Content starts

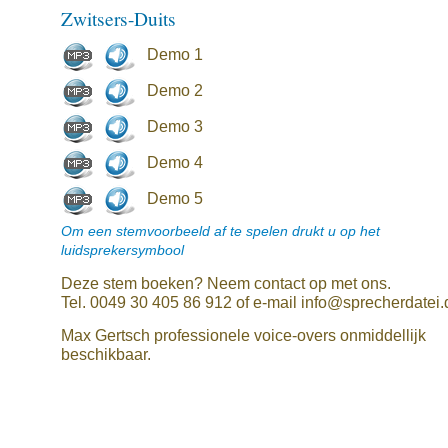
Zwitsers-Duits
Demo 1
Demo 2
Demo 3
Demo 4
Demo 5
Om een stemvoorbeeld af te spelen drukt u op het
luidsprekersymbool
Deze stem boeken? Neem contact op met ons.
Tel. 0049 30 405 86 912 of e-mail info@sprecherdatei.
Max Gertsch professionele voice-overs onmiddellijk
beschikbaar.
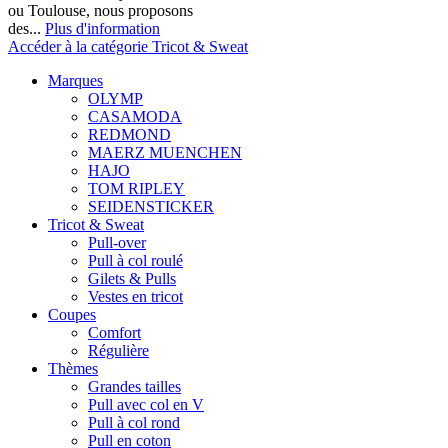
ou Toulouse, nous proposons
des...
Plus d'information
Accéder à la catégorie Tricot & Sweat
Marques
OLYMP
CASAMODA
REDMOND
MAERZ MUENCHEN
HAJO
TOM RIPLEY
SEIDENSTICKER
Tricot & Sweat
Pull-over
Pull à col roulé
Gilets & Pulls
Vestes en tricot
Coupes
Comfort
Régulière
Thèmes
Grandes tailles
Pull avec col en V
Pull à col rond
Pull en coton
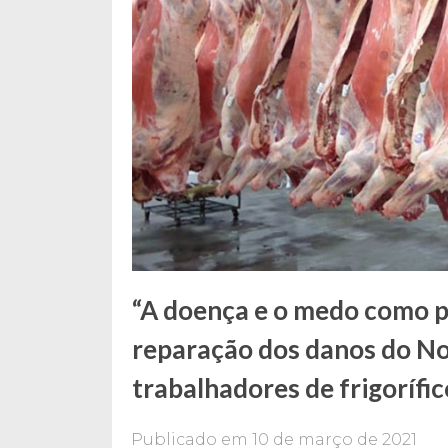
“A doença e o medo como p
reparação dos danos do N
trabalhadores de frigorífic
Publicado em
10 de março de 2021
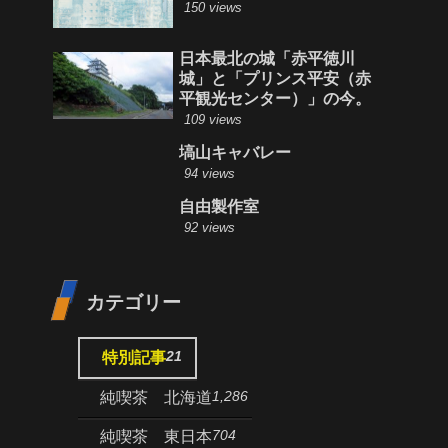
150 views
日本最北の城「赤平徳川
城」と「プリンス平安（赤
平観光センター）」の今。
109 views
塙山キャバレー
94 views
自由製作室
92 views
カテゴリー
21
特別記事
1,286
純喫茶 北海道
704
純喫茶 東日本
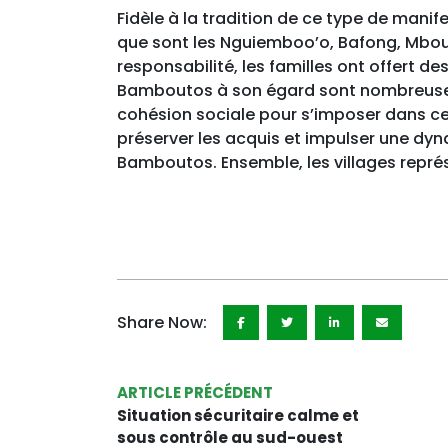
Fidèle à la tradition de ce type de man
que sont les Nguiemboo’o, Bafong, Mbou
responsabilité, les familles ont offert de
Bamboutos à son égard sont nombreuses
cohésion sociale pour s’imposer dans ce
préserver les acquis et impulser une 
Bamboutos. Ensemble, les villages repré
Share Now:
ARTICLE PRÉCÉDENT
Situation sécuritaire calme et
sous contrôle au sud-ouest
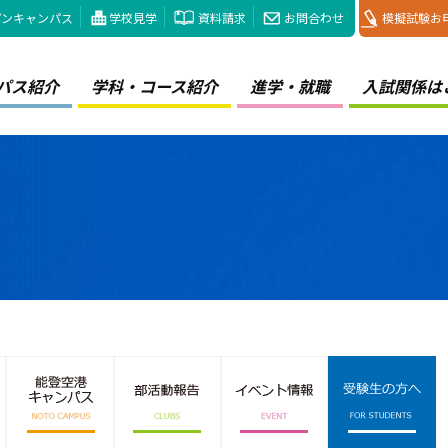
プンキャンパス
学校見学
資料請求
お問合わせ
模擬試験お
パス紹介
学科・コース紹介
進学・就職
入試関係は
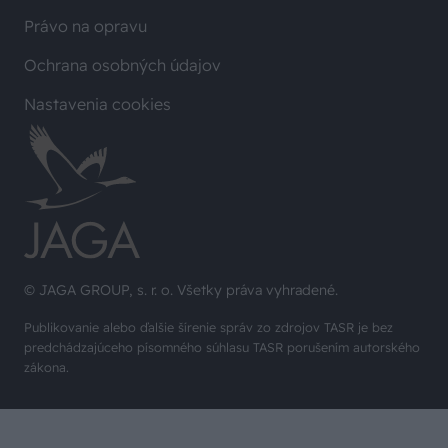
Právo na opravu
Ochrana osobných údajov
Nastavenia cookies
© JAGA GROUP, s. r. o. Všetky práva vyhradené.
Publikovanie alebo ďalšie šírenie správ zo zdrojov TASR je bez
predchádzajúceho písomného súhlasu TASR porušením autorského
zákona.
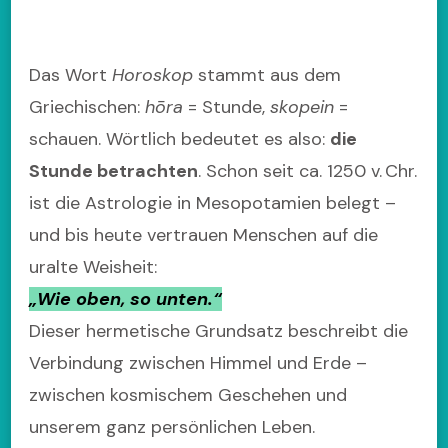
Das Wort
Horoskop
stammt aus dem
Griechischen:
hōra
= Stunde,
skopein
=
schauen. Wörtlich bedeutet es also:
die
Stunde betrachten
. Schon seit ca. 1250 v. Chr.
ist die Astrologie in Mesopotamien belegt –
und bis heute vertrauen Menschen auf die
uralte Weisheit:
„Wie oben, so unten.“
Dieser hermetische Grundsatz beschreibt die
Verbindung zwischen Himmel und Erde –
zwischen kosmischem Geschehen und
unserem ganz persönlichen Leben.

Content ends

Everything in the records must be transcribed exactly, except the pictures, which are left out.

Zwitsers-Duits
Demo 1
Demo 2
Demo 3
Demo 4
Demo 5
Om een stemvoorbeeld af te spelen drukt u op het
luidsprekersymbool
Deze stem boeken? Neem contact op met ons.
Tel. 0049 30 405 86 912 of e-mail info@sprecherdatei.
Max Gertsch professionele voice-overs onmiddellijk
beschikbaar.
ou Toulouse, nous proposons
des...
Plus d'information
Accéder à la catégorie Tricot & Sweat
Marques
OLYMP
CASAMODA
REDMOND
MAERZ MUENCHEN
HAJO
TOM RIPLEY
SEIDENSTICKER
Tricot & Sweat
Pull-over
Pull à col roulé
Gilets & Pulls
Vestes en tricot
Coupes
Comfort
Régulière
Thèmes
Grandes tailles
Pull avec col en V
Pull à col rond
Pull en coton
“A doença e o medo como p
reparação dos danos do N
trabalhadores de frigorífic
Publicado em
10 de março de 2021
150 views
日本最北の城「赤平徳川
城」と「プリンス平安（赤
平観光センター）」の今。
109 views
塙山キャバレー
94 views
自由製作室
92 views
カテゴリー
21
特別記事
1,286
純喫茶 北海道
704
純喫茶 東日本
Fidèle à la tradition de ce type de man
que sont les Nguiemboo’o, Bafong, Mbou
responsabilité, les familles ont offert de
Bamboutos à son égard sont nombreuses
cohésion sociale pour s’imposer dans ce
préserver les acquis et impulser une 
Bamboutos. Ensemble, les villages repré
Share Now:
ARTICLE PRÉCÉDENT
Situation sécuritaire calme et
sous contrôle au sud-ouest
プンキャンパス
学校見学
資料請求
お問合わせ
模擬試験お
パス紹介
学科・コース紹介
進学・就職
入試関係は
Právo na opravu
Ochrana osobných údajov
Nastavenia cookies
© JAGA GROUP, s. r. o. Všetky práva vyhradené.
Publikovanie alebo ďalšie šírenie správ zo zdrojov TASR je bez
predchádzajúceho písomného súhlasu TASR porušením autorského
zákona.
Das Wort
Horoskop
stammt aus dem
Griechischen:
hōra
= Stunde,
skopein
=
schauen. Wörtlich bedeutet es also:
die
Stunde betrachten
. Schon seit ca. 1250 v. Chr.
ist die Astrologie in Mesopotamien belegt –
und bis heute vertrauen Menschen auf die
uralte Weisheit:
„Wie oben, so unten.“
Dieser hermetische Grundsatz beschreibt die
Verbindung zwischen Himmel und Erde –
zwischen kosmischem Geschehen und
unserem ganz persönlichen Leben.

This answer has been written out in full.